Tractor loan program that helps research stations. Also, N.C. A&T State University officially cut the ribbon on its new Colleges of Agriculture and Environmental Science’s Extension and Research Farm Pavilion.
Summary: Big happenings with research stations. Thanks to a public-private partnership, John Deere will be loaning new tractors to two of our research stations to help with research crops. Case IH has a similar program that also allows local college students to use these tractors in a hands-on way, giving them the opportunity to use some of the latest farm technology available. And, NC A&T State University officially opened its new Extension and Research Pavilion last week.
I like to highlight different division’s work from time to time, and there is a lot going on in the area of research stations right now that I want to share with listeners.

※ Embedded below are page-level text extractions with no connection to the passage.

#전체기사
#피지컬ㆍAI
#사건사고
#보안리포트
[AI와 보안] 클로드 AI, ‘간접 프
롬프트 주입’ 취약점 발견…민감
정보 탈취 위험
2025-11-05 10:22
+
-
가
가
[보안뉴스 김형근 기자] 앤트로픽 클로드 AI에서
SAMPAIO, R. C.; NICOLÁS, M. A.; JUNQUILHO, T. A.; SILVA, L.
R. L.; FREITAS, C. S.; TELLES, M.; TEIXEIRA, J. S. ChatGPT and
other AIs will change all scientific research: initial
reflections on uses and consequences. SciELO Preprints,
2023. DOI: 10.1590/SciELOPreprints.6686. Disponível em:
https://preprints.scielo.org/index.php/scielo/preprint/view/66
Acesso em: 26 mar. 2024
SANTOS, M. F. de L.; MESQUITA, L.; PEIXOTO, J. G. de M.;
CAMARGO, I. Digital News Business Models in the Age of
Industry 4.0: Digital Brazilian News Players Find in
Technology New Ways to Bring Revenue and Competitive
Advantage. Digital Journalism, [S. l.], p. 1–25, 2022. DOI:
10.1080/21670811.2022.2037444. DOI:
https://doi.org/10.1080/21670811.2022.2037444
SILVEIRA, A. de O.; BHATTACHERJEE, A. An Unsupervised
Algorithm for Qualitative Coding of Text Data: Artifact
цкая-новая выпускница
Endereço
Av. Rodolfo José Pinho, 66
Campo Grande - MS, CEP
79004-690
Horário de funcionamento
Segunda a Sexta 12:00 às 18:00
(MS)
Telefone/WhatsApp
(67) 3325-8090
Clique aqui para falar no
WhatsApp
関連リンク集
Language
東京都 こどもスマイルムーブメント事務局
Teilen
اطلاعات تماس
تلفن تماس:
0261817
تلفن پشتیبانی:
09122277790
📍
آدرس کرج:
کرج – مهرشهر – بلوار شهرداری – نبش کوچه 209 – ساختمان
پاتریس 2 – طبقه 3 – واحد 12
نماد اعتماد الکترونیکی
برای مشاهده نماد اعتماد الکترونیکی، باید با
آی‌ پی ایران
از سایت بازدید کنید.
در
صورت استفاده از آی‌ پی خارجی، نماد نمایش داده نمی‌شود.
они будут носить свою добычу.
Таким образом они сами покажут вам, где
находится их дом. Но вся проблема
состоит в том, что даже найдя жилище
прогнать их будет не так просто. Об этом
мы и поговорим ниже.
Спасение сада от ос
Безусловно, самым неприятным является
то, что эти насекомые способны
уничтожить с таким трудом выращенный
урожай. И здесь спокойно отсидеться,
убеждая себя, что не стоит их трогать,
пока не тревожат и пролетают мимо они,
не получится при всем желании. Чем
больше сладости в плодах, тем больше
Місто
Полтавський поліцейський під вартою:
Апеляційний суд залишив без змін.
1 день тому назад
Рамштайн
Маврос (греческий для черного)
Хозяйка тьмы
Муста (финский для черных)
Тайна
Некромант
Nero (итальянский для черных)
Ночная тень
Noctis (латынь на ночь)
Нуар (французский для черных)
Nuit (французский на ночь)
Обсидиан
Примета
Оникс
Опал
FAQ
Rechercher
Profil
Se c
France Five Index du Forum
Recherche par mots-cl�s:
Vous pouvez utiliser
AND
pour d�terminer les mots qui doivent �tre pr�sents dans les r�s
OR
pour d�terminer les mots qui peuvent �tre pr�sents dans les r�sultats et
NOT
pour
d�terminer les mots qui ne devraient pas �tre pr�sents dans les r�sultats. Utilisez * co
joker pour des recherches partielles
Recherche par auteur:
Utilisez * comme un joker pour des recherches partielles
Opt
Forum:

The department has a longstanding partnership with N.C. State University and N.C. A&T State University on agricultural research. It is a partnership that I believe has served our state’s farmers and agribusiness owners well over the years and has allowed our farmers to remain competitive, improve yields and lower input costs.
We have 18 stations across the state that allows researchers to tailor research for specific climate and soil conditions that vary widely across the state. We are lucky to be able to do this level of research, because production is different from the mountains to Eastern North Carolina.
Teresa Lambert heads up our research stations division. She has previously managed Piedmont Research Station in Salisbury and even grew up on one of the stations as a child. She is doing a terrific job.
Under her leadership, we are embarking on a new five-year public-private partnership with John Deere that will loan our research stations $1.28 million worth of tractors. That comes out to nine large tractors, each equipped with the company’s GreenStar guidance system.
We will be able to use these tractor for 200 hours or 12 months. As part of the agreement, four of those hours will need to be used by students to give them exposure to the new guidance technology.
For that reason, these tractors will go to the Central Crops Research Station at Clayton and N.C. State University’s Lake Wheeler Road Research Lab just south of Raleigh. Both stations are near N.C. State University so the tractors will be used by ag students.
At the end of the 12 months or 200 hours, John Deere will pick up the tractors and loan us new ones.
This is a great benefit to the stations and students attending colleges nearby. It saves the research stations a tremendous amount of money and what an opportunity it offers students to use the latest technology.
We have been doing a similar loaner program with CASE New Holland at the Horticultural Crops Research Station in Clinton, and I know Teresa would welcome other companies that are interested in a partnership.
I want to thank John Deere, CASE New Holland, and equipment dealers Quality Equipment and Carolina Agri Power for being great partners in this effort. We appreciate their support.
In other news about agricultural research, last week I attended the ribbon cutting ceremony for North Carolina A&T State University’s College of Agriculture and Environmental Science’s Research Farm Pavilion. The 17,000 square-foot pavilion will add to outreach and educational opportunities at the farm. It is a fantastic facility and they have a lot of great projects going on at A&T, so this facility will play an important role in helping share the results of their research work with growers and others in the industry.